A purchase and sale agreement can take the form of a merger agreement, tender offer document, or a stock or asset purchase agreement. All of these forms of purchase and sale agreements contain a number of important clauses and terms relating to the transaction. Therefore, it’s important for both the buyer and seller to have an experienced lawyer and a good M&A team to make sure the agreement is fair for both parties. Obviously, some of the terms are more important than others.
There are several key sections of a purchase and sale agreement including the following: valuation/consideration, execution provisions, representations and warranties, covenants, conditions to closing, termination provision, break-up fees, etc.
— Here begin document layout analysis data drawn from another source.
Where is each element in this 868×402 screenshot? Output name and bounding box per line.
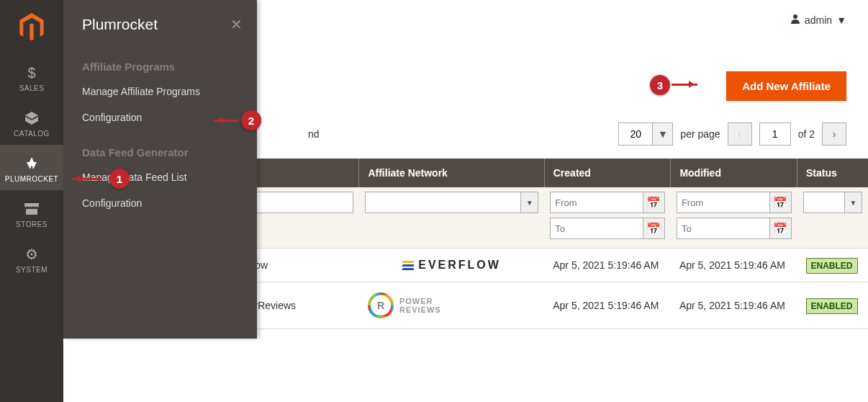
th-modified[interactable]: Modified <box>671 158 797 187</box>
cell-created: Apr 5, 2021 5:19:46 AM <box>544 282 671 329</box>
page-size-select[interactable]: ▼ <box>618 122 673 146</box>
flyout-link-manage-affiliate[interactable]: Manage Affiliate Programs <box>63 79 257 104</box>
th-created[interactable]: Created <box>544 158 671 187</box>
calendar-icon[interactable]: 📅 <box>643 218 665 239</box>
sidebar-label: CATALOG <box>3 130 60 138</box>
th-network[interactable]: Affiliate Network <box>359 158 544 187</box>
status-badge: ENABLED <box>806 258 858 274</box>
cell-network: R POWERREVIEWS <box>359 282 544 329</box>
filter-status-select[interactable]: ▼ <box>803 192 862 213</box>
stores-icon <box>3 200 60 218</box>
plumrocket-icon <box>3 155 60 172</box>
next-page-button[interactable]: › <box>822 122 846 146</box>
cell-created: Apr 5, 2021 5:19:46 AM <box>544 249 671 282</box>
magento-logo[interactable] <box>0 0 63 54</box>
current-page-input[interactable] <box>759 122 791 146</box>
add-new-affiliate-button[interactable]: Add New Affiliate <box>726 71 846 101</box>
total-pages-label: of 2 <box>798 128 815 140</box>
flyout-panel: Plumrocket ✕ Affiliate Programs Manage A… <box>63 0 257 339</box>
calendar-icon[interactable]: 📅 <box>643 192 665 213</box>
close-icon[interactable]: ✕ <box>230 16 243 33</box>
sidebar-item-system[interactable]: ⚙ SYSTEM <box>0 236 63 281</box>
th-status[interactable]: Status <box>797 158 868 187</box>
gear-icon: ⚙ <box>3 246 60 263</box>
cube-icon <box>3 110 60 127</box>
user-icon <box>790 14 800 26</box>
sidebar-item-stores[interactable]: STORES <box>0 190 63 236</box>
flyout-section-title: Data Feed Generator <box>63 130 257 164</box>
annotation-arrow <box>672 84 697 86</box>
chevron-down-icon: ▼ <box>836 14 846 26</box>
sidebar-item-plumrocket[interactable]: PLUMROCKET <box>0 145 63 190</box>
cell-modified: Apr 5, 2021 5:19:46 AM <box>671 282 797 329</box>
annotation-arrow <box>72 178 102 180</box>
sidebar-item-catalog[interactable]: CATALOG <box>0 99 63 145</box>
cell-network: EVERFLOW <box>359 249 544 282</box>
sidebar-label: PLUMROCKET <box>3 175 60 183</box>
flyout-link-configuration-2[interactable]: Configuration <box>63 190 257 216</box>
filter-modified-to[interactable] <box>677 218 770 239</box>
user-menu[interactable]: admin ▼ <box>790 14 846 26</box>
annotation-badge-3: 3 <box>650 75 670 95</box>
filter-network-select[interactable]: ▼ <box>365 192 538 213</box>
flyout-title: Plumrocket <box>82 16 158 33</box>
annotation-arrow <box>214 120 238 122</box>
annotation-badge-2: 2 <box>241 110 261 130</box>
chevron-down-icon: ▼ <box>845 192 862 213</box>
flyout-link-manage-feed[interactable]: Manage Data Feed List <box>63 164 257 190</box>
chevron-down-icon[interactable]: ▼ <box>653 122 673 146</box>
filter-created-to[interactable] <box>550 218 643 239</box>
calendar-icon[interactable]: 📅 <box>770 192 792 213</box>
sidebar-label: STORES <box>3 220 60 228</box>
sidebar-item-sales[interactable]: $ SALES <box>0 54 63 99</box>
everflow-logo: EVERFLOW <box>368 259 535 272</box>
filter-modified-from[interactable] <box>677 192 770 213</box>
per-page-label: per page <box>680 128 720 140</box>
annotation-badge-1: 1 <box>109 169 130 189</box>
status-badge: ENABLED <box>806 298 858 314</box>
flyout-section-title: Affiliate Programs <box>63 45 257 79</box>
page-size-input[interactable] <box>618 122 653 146</box>
powerreviews-logo: R POWERREVIEWS <box>368 292 535 318</box>
admin-sidebar: $ SALES CATALOG PLUMROCKET STORES ⚙ SYST… <box>0 0 63 402</box>
user-name: admin <box>805 14 832 26</box>
cell-modified: Apr 5, 2021 5:19:46 AM <box>671 249 797 282</box>
flyout-link-configuration-1[interactable]: Configuration <box>63 104 257 130</box>
prev-page-button[interactable]: ‹ <box>728 122 752 146</box>
sidebar-label: SYSTEM <box>3 266 60 274</box>
sidebar-label: SALES <box>3 84 60 92</box>
filter-created-from[interactable] <box>550 192 643 213</box>
chevron-down-icon: ▼ <box>521 192 538 213</box>
dollar-icon: $ <box>3 64 60 81</box>
calendar-icon[interactable]: 📅 <box>770 218 792 239</box>
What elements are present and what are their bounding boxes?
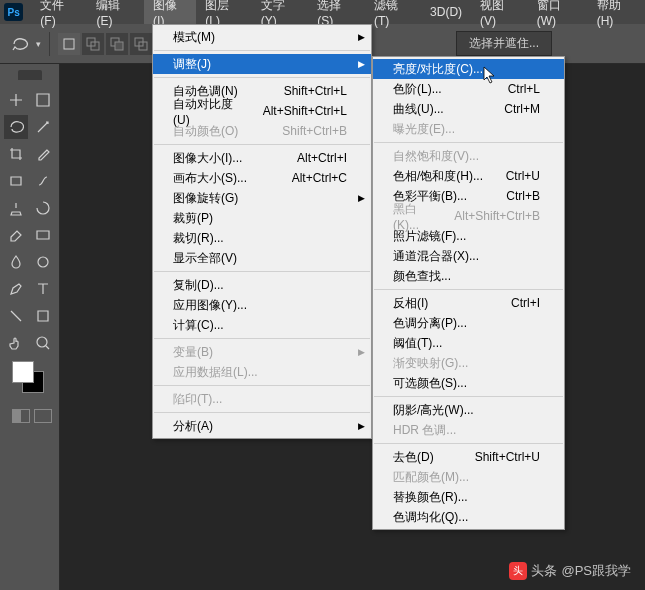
menuitem-label: 模式(M) bbox=[173, 29, 347, 46]
sel-sub-button[interactable] bbox=[106, 33, 128, 55]
stamp-tool[interactable] bbox=[4, 196, 28, 220]
path-tool[interactable] bbox=[4, 304, 28, 328]
wand-tool[interactable] bbox=[31, 115, 55, 139]
menuitem-label: 渐变映射(G)... bbox=[393, 355, 540, 372]
brush-tool[interactable] bbox=[31, 169, 55, 193]
menu-图层[interactable]: 图层(L) bbox=[196, 0, 251, 24]
menuitem-label: 自动颜色(O) bbox=[173, 123, 262, 140]
menuitem-亮度/对比度C[interactable]: 亮度/对比度(C)... bbox=[373, 59, 564, 79]
menuitem-色相/饱和度H[interactable]: 色相/饱和度(H)...Ctrl+U bbox=[373, 166, 564, 186]
menuitem-复制D[interactable]: 复制(D)... bbox=[153, 275, 371, 295]
menuitem-显示全部V[interactable]: 显示全部(V) bbox=[153, 248, 371, 268]
ps-logo-icon: Ps bbox=[4, 3, 23, 21]
menuitem-渐变映射G: 渐变映射(G)... bbox=[373, 353, 564, 373]
shortcut: Ctrl+B bbox=[506, 189, 540, 203]
current-tool-icon[interactable] bbox=[10, 33, 32, 55]
screenmode-button[interactable] bbox=[34, 409, 52, 423]
submenu-arrow-icon: ▶ bbox=[358, 347, 365, 357]
menuitem-裁切R[interactable]: 裁切(R)... bbox=[153, 228, 371, 248]
menuitem-label: 色阶(L)... bbox=[393, 81, 488, 98]
menuitem-label: 计算(C)... bbox=[173, 317, 347, 334]
menuitem-照片滤镜F[interactable]: 照片滤镜(F)... bbox=[373, 226, 564, 246]
sel-add-button[interactable] bbox=[82, 33, 104, 55]
select-and-mask-button[interactable]: 选择并遮住... bbox=[456, 31, 552, 56]
history-tool[interactable] bbox=[31, 196, 55, 220]
menuitem-画布大小S[interactable]: 画布大小(S)...Alt+Ctrl+C bbox=[153, 168, 371, 188]
shortcut: Ctrl+M bbox=[504, 102, 540, 116]
menuitem-替换颜色R[interactable]: 替换颜色(R)... bbox=[373, 487, 564, 507]
adjustments-submenu: 亮度/对比度(C)...色阶(L)...Ctrl+L曲线(U)...Ctrl+M… bbox=[372, 56, 565, 530]
menuitem-通道混合器X[interactable]: 通道混合器(X)... bbox=[373, 246, 564, 266]
menu-文字[interactable]: 文字(Y) bbox=[252, 0, 309, 24]
menuitem-label: 显示全部(V) bbox=[173, 250, 347, 267]
sel-int-button[interactable] bbox=[130, 33, 152, 55]
toolbox-handle[interactable] bbox=[18, 70, 42, 80]
menuitem-模式M[interactable]: 模式(M)▶ bbox=[153, 27, 371, 47]
hand-tool[interactable] bbox=[4, 331, 28, 355]
menuitem-阈值T[interactable]: 阈值(T)... bbox=[373, 333, 564, 353]
menu-选择[interactable]: 选择(S) bbox=[308, 0, 365, 24]
menuitem-label: 照片滤镜(F)... bbox=[393, 228, 540, 245]
menuitem-去色D[interactable]: 去色(D)Shift+Ctrl+U bbox=[373, 447, 564, 467]
marquee-tool[interactable] bbox=[31, 88, 55, 112]
menuitem-色阶L[interactable]: 色阶(L)...Ctrl+L bbox=[373, 79, 564, 99]
crop-tool[interactable] bbox=[4, 142, 28, 166]
menuitem-反相I[interactable]: 反相(I)Ctrl+I bbox=[373, 293, 564, 313]
menuitem-裁剪P[interactable]: 裁剪(P) bbox=[153, 208, 371, 228]
pen-tool[interactable] bbox=[4, 277, 28, 301]
menuitem-自动对比度U[interactable]: 自动对比度(U)Alt+Shift+Ctrl+L bbox=[153, 101, 371, 121]
shape-tool[interactable] bbox=[31, 304, 55, 328]
dropdown-icon[interactable]: ▾ bbox=[36, 39, 41, 49]
menuitem-label: 去色(D) bbox=[393, 449, 455, 466]
menuitem-自然饱和度V: 自然饱和度(V)... bbox=[373, 146, 564, 166]
menuitem-计算C[interactable]: 计算(C)... bbox=[153, 315, 371, 335]
menuitem-阴影/高光W[interactable]: 阴影/高光(W)... bbox=[373, 400, 564, 420]
submenu-arrow-icon: ▶ bbox=[358, 59, 365, 69]
menu-视图[interactable]: 视图(V) bbox=[471, 0, 528, 24]
menu-滤镜[interactable]: 滤镜(T) bbox=[365, 0, 421, 24]
menuitem-label: 阈值(T)... bbox=[393, 335, 540, 352]
gradient-tool[interactable] bbox=[31, 223, 55, 247]
menuitem-label: 色调均化(Q)... bbox=[393, 509, 540, 526]
menuitem-颜色查找[interactable]: 颜色查找... bbox=[373, 266, 564, 286]
blur-tool[interactable] bbox=[4, 250, 28, 274]
menuitem-label: 阴影/高光(W)... bbox=[393, 402, 540, 419]
eraser-tool[interactable] bbox=[4, 223, 28, 247]
menuitem-分析A[interactable]: 分析(A)▶ bbox=[153, 416, 371, 436]
menu-编辑[interactable]: 编辑(E) bbox=[87, 0, 144, 24]
type-tool[interactable] bbox=[31, 277, 55, 301]
color-swatches[interactable] bbox=[12, 361, 52, 401]
menuitem-曲线U[interactable]: 曲线(U)...Ctrl+M bbox=[373, 99, 564, 119]
menu-divider bbox=[154, 50, 370, 51]
eyedrop-tool[interactable] bbox=[31, 142, 55, 166]
submenu-arrow-icon: ▶ bbox=[358, 193, 365, 203]
quickmask-button[interactable] bbox=[12, 409, 30, 423]
menuitem-色调分离P[interactable]: 色调分离(P)... bbox=[373, 313, 564, 333]
menu-帮助[interactable]: 帮助(H) bbox=[588, 0, 645, 24]
zoom-tool[interactable] bbox=[31, 331, 55, 355]
patch-tool[interactable] bbox=[4, 169, 28, 193]
menu-文件[interactable]: 文件(F) bbox=[31, 0, 87, 24]
svg-rect-0 bbox=[64, 39, 74, 49]
menuitem-label: 图像旋转(G) bbox=[173, 190, 347, 207]
menu-窗口[interactable]: 窗口(W) bbox=[528, 0, 588, 24]
menuitem-可选颜色S[interactable]: 可选颜色(S)... bbox=[373, 373, 564, 393]
foreground-swatch[interactable] bbox=[12, 361, 34, 383]
menu-divider bbox=[154, 77, 370, 78]
dodge-tool[interactable] bbox=[31, 250, 55, 274]
lasso-tool[interactable] bbox=[4, 115, 28, 139]
menu-图像[interactable]: 图像(I) bbox=[144, 0, 196, 24]
move-tool[interactable] bbox=[4, 88, 28, 112]
menu-3d[interactable]: 3D(D) bbox=[421, 0, 471, 24]
selection-mode-group bbox=[58, 33, 152, 55]
menuitem-图像旋转G[interactable]: 图像旋转(G)▶ bbox=[153, 188, 371, 208]
menuitem-色调均化Q[interactable]: 色调均化(Q)... bbox=[373, 507, 564, 527]
menuitem-图像大小I[interactable]: 图像大小(I)...Alt+Ctrl+I bbox=[153, 148, 371, 168]
menubar: Ps 文件(F)编辑(E)图像(I)图层(L)文字(Y)选择(S)滤镜(T)3D… bbox=[0, 0, 645, 24]
shortcut: Shift+Ctrl+U bbox=[475, 450, 540, 464]
menuitem-应用图像Y[interactable]: 应用图像(Y)... bbox=[153, 295, 371, 315]
menuitem-调整J[interactable]: 调整(J)▶ bbox=[153, 54, 371, 74]
watermark-text: @PS跟我学 bbox=[561, 562, 631, 580]
sel-new-button[interactable] bbox=[58, 33, 80, 55]
shortcut: Ctrl+U bbox=[506, 169, 540, 183]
• Execution provisions detail the way in which the deal is structured and the form of consideration. For example, an asset purchase and an all cash consideration.
• Representations and warranties outline exactly what is being sold and that the seller is delivering a clean title which is proof of ownership.
• Covenants are the agreements made between the buyer and seller. For example, a seller could be required by the buyer to keep certain employees.
• Conditions to closing are conditions that must be met such as regulatory approval prior to the closing of the transaction.
• Termination provisions are conditions in which the transaction could be terminated. For example, if the buyer cannot finance the acquisition.
• Break-up fees are the fees that must be paid in the event that one party backs out of the transaction.
These are only some of the many topics covered in a purchase and sale agreement. These agreements are comprehensive documents that are legally binding to all parties involved in the transaction. An experienced M&A advisor knows, from experience, when and where to compromise on certain issues. Furthermore, a good M&A advisor will work closely with their client's lawyer to make sure that whether the client is on the buy-side or the sell-side that they receive a fair document for closing.